:: MATERIAL PROVIDED ::

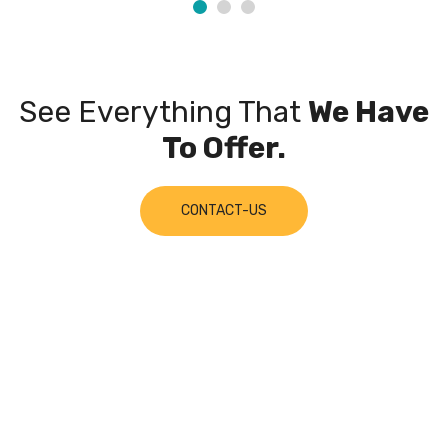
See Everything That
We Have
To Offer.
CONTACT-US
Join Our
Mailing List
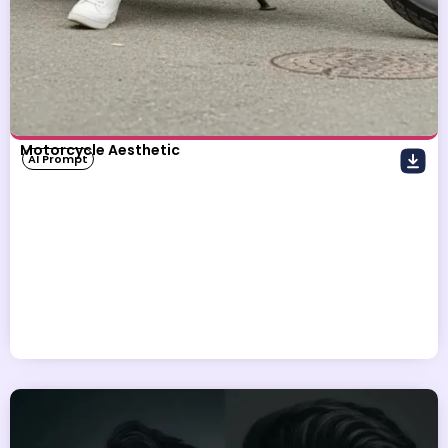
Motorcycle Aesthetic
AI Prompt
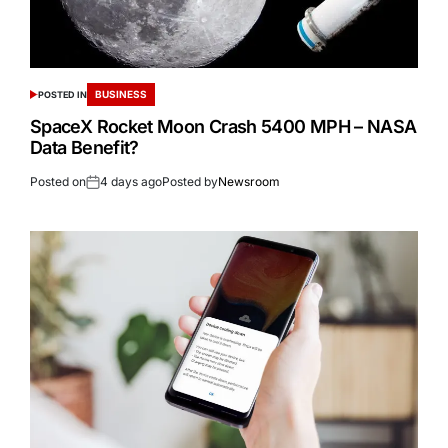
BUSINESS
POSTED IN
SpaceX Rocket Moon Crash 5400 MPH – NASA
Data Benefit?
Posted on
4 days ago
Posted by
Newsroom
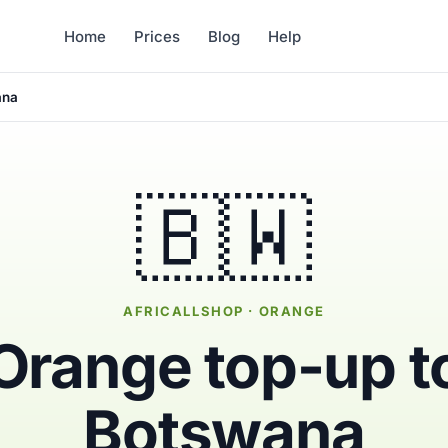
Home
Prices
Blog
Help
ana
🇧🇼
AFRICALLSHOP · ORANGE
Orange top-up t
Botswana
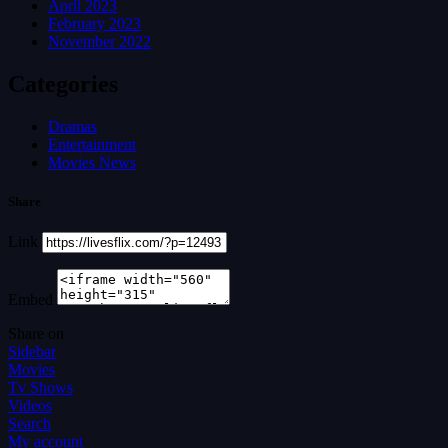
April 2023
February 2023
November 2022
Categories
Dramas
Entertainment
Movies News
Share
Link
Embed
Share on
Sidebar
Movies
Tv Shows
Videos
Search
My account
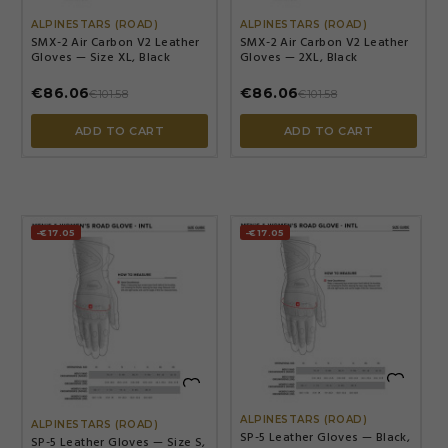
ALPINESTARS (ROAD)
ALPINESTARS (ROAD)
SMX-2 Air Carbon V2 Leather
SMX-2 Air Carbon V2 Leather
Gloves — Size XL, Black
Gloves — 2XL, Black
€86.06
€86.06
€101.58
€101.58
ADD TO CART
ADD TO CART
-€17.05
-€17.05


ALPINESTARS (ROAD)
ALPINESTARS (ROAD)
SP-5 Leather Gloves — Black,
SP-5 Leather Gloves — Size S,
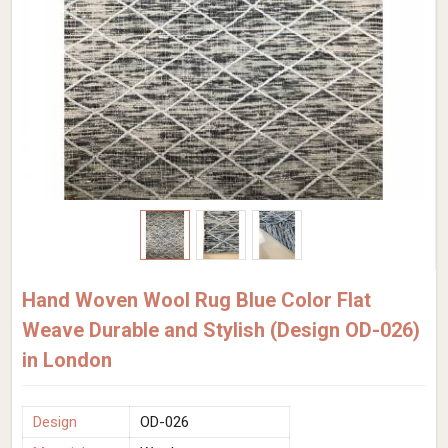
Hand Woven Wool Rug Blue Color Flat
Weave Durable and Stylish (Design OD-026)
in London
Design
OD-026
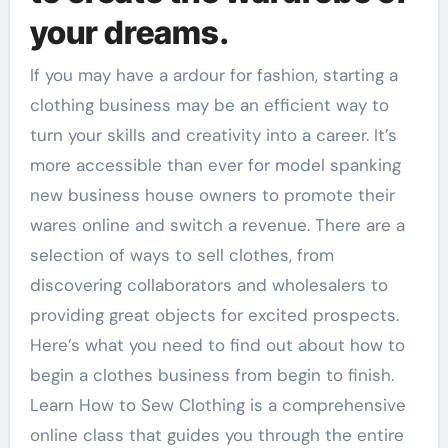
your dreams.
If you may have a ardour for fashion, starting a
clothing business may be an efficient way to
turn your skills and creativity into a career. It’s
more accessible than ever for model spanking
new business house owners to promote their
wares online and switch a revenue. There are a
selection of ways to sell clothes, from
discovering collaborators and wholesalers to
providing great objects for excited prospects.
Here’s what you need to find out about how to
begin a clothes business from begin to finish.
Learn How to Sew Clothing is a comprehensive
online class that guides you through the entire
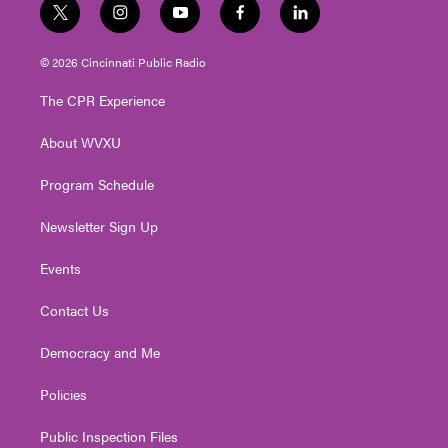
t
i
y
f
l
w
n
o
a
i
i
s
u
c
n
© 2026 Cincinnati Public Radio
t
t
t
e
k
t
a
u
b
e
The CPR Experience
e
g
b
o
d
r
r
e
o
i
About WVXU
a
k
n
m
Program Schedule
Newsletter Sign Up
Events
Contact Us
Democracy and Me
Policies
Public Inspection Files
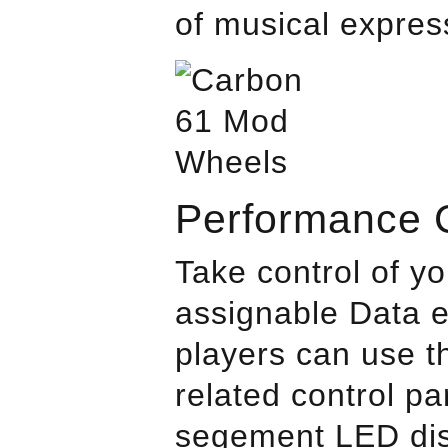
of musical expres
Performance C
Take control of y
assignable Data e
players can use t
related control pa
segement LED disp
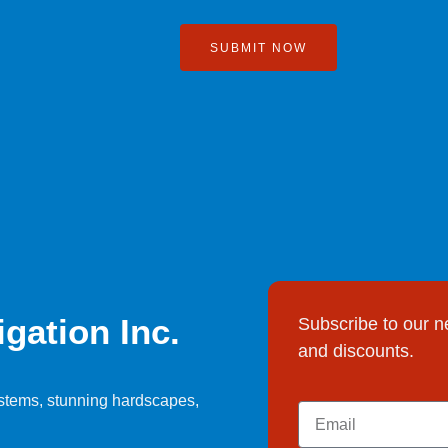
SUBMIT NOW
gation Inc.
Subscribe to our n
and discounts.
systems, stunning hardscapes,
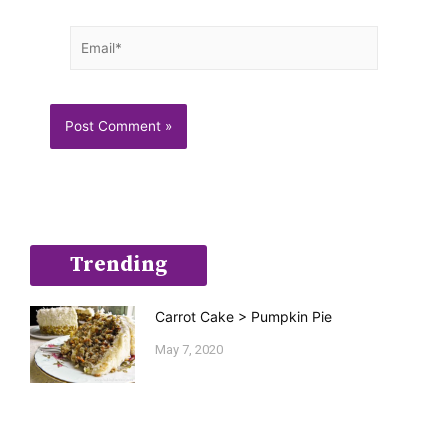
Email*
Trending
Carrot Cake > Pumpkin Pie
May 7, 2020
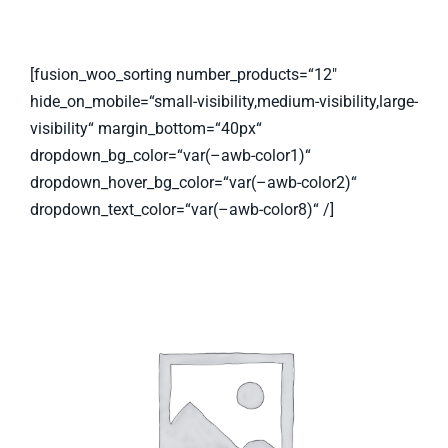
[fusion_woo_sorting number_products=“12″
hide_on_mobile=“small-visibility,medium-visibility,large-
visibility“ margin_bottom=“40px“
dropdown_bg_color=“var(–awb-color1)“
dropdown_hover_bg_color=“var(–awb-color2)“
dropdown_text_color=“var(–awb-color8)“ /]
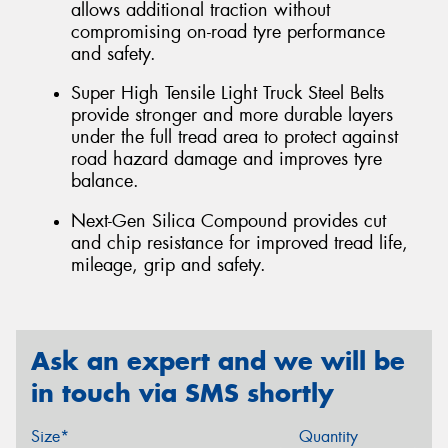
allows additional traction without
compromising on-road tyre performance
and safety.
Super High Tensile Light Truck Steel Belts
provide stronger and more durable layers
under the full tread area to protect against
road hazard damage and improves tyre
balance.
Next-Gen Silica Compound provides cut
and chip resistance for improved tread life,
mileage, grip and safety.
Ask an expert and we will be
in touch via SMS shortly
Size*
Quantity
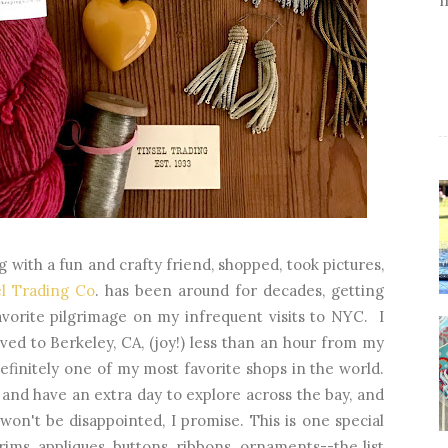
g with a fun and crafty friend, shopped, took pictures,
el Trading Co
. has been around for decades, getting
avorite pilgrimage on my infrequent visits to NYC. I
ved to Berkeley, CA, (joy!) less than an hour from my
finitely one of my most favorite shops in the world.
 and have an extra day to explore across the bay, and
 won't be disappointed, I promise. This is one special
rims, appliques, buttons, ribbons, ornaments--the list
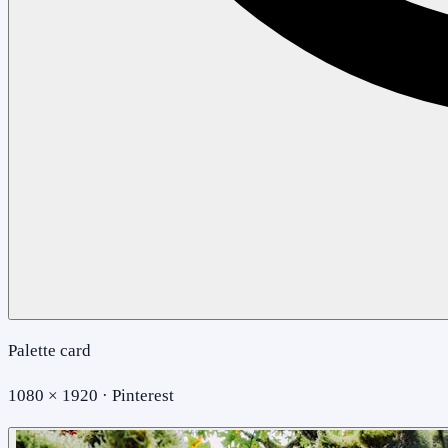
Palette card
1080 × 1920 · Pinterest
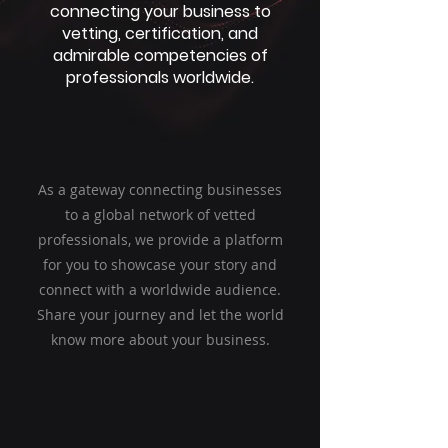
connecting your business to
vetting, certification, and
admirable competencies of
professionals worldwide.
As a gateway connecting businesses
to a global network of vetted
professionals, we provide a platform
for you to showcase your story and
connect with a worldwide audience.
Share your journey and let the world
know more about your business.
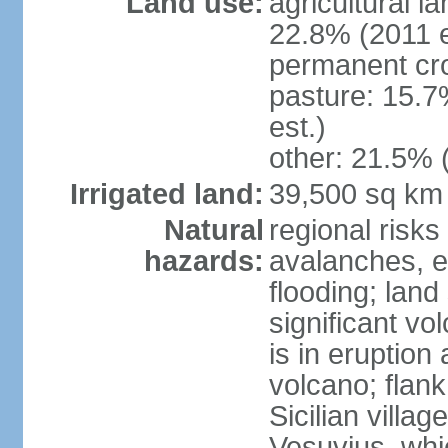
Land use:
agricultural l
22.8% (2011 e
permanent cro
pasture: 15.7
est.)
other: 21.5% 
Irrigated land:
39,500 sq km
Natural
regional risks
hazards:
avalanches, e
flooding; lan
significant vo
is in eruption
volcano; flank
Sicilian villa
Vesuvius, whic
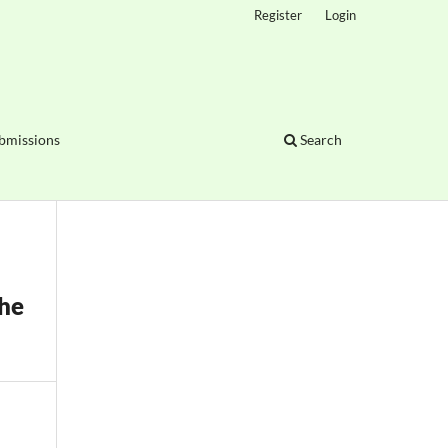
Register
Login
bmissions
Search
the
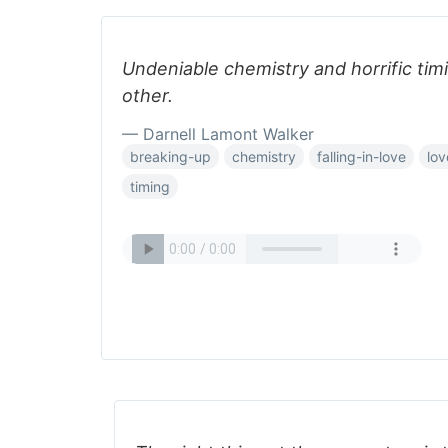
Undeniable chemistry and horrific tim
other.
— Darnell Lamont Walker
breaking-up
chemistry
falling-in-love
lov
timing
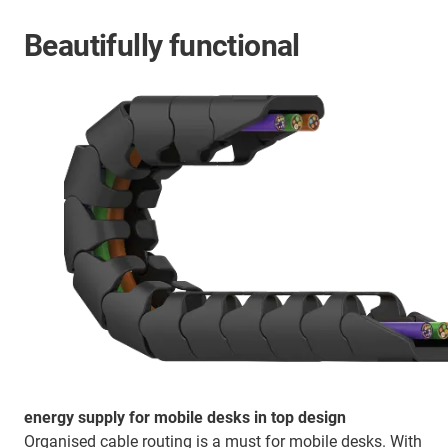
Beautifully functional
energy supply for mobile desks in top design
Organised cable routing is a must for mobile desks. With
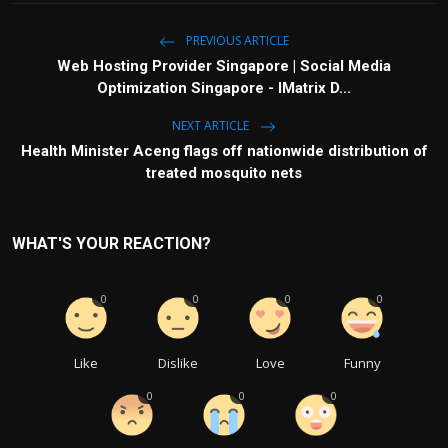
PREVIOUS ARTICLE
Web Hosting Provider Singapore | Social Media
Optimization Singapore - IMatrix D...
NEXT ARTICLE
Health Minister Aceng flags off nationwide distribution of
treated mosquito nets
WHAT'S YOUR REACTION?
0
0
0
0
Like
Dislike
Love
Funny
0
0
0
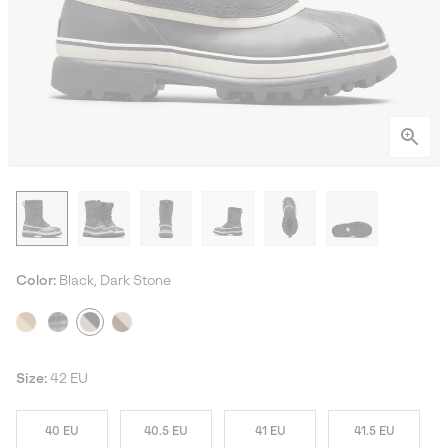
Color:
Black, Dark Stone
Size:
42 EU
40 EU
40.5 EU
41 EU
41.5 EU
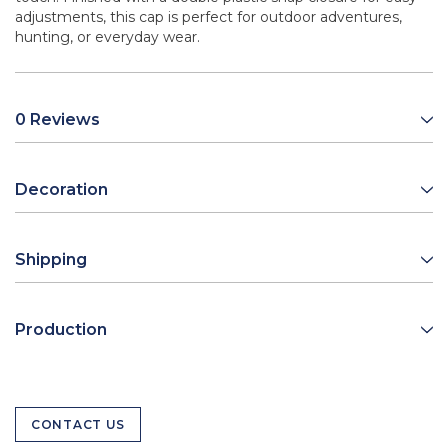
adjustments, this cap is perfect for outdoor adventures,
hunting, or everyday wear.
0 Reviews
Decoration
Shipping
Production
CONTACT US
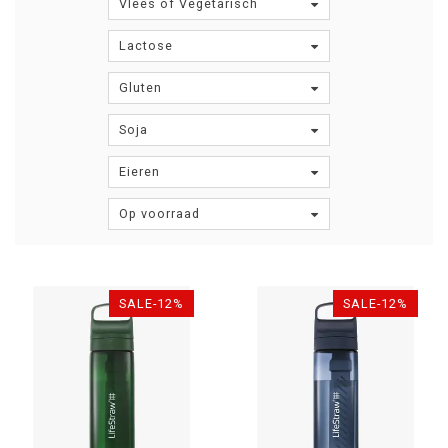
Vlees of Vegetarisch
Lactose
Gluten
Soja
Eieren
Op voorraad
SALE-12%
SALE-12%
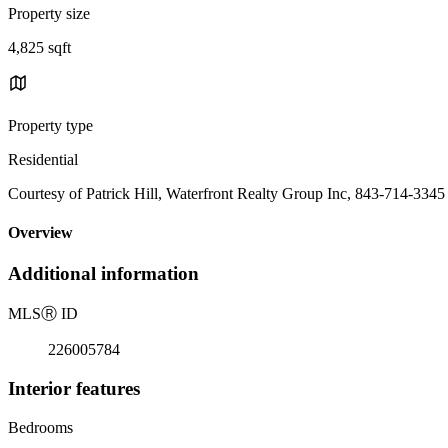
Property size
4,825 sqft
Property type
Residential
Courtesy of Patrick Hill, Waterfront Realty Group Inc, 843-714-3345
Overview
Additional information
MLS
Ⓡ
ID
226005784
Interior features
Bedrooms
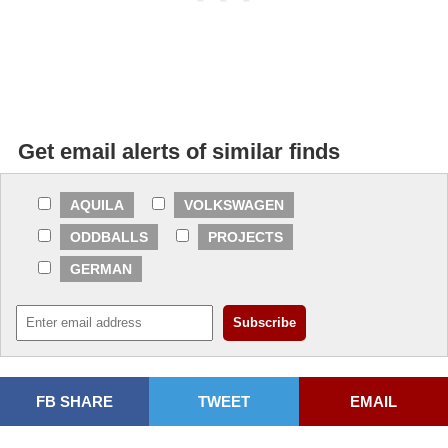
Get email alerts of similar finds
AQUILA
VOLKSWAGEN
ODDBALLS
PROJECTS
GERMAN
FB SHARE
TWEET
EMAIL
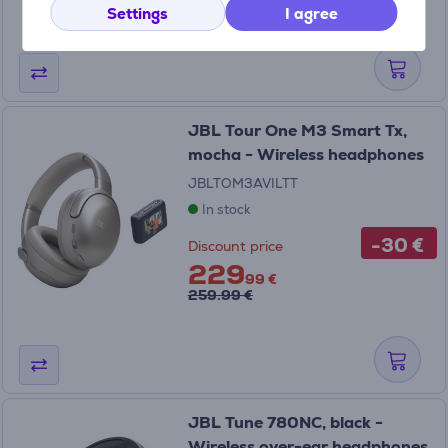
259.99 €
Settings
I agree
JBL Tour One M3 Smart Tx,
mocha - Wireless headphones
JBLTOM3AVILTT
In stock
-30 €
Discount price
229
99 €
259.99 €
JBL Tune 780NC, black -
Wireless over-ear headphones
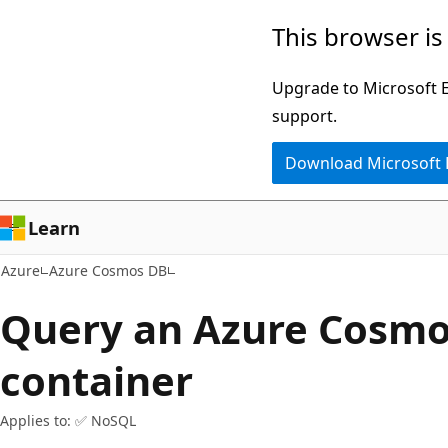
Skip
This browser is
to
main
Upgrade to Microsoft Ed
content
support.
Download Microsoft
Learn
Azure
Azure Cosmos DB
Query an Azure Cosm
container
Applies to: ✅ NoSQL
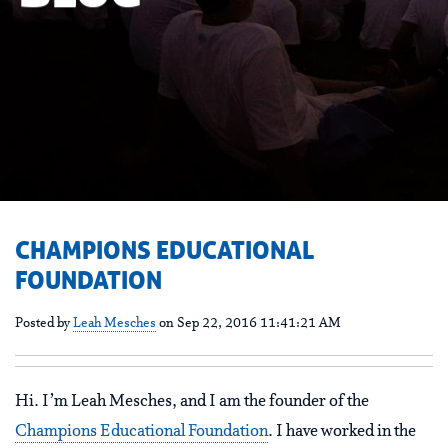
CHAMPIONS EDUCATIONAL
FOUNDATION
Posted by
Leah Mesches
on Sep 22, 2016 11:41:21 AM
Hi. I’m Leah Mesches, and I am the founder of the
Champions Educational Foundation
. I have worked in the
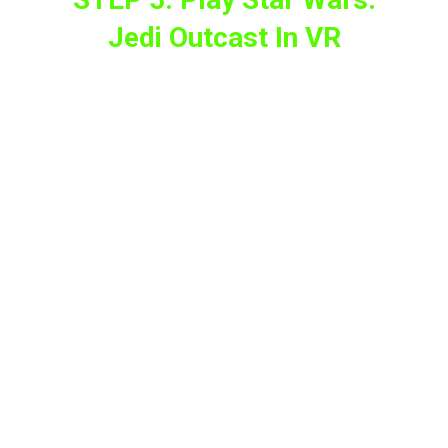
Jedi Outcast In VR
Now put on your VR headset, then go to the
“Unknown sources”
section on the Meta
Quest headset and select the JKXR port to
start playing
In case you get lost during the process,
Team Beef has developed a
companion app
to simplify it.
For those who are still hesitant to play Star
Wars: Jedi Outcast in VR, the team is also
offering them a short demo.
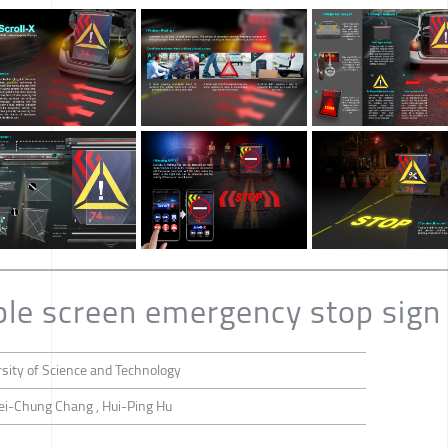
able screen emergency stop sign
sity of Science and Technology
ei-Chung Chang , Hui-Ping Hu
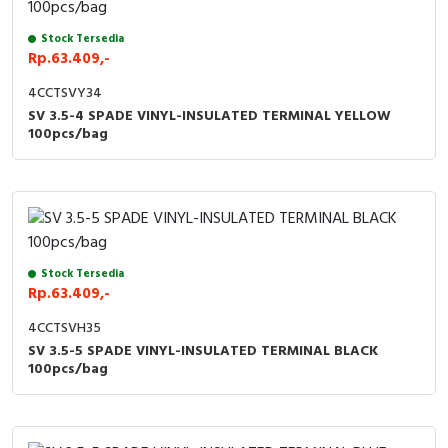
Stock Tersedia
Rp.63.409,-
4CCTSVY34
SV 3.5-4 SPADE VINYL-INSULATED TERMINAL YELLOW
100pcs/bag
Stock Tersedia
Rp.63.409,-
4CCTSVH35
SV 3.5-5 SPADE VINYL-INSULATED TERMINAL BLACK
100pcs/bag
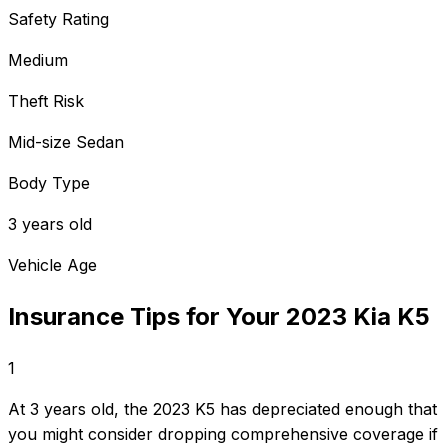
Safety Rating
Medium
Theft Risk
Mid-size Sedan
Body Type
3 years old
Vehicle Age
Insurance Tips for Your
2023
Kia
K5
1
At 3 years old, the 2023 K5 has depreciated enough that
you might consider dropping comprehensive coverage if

:::

Copy out every line above where "more" is present.

more accessible than ever for model spanking
provide stronger and more durable layers
know more about your business.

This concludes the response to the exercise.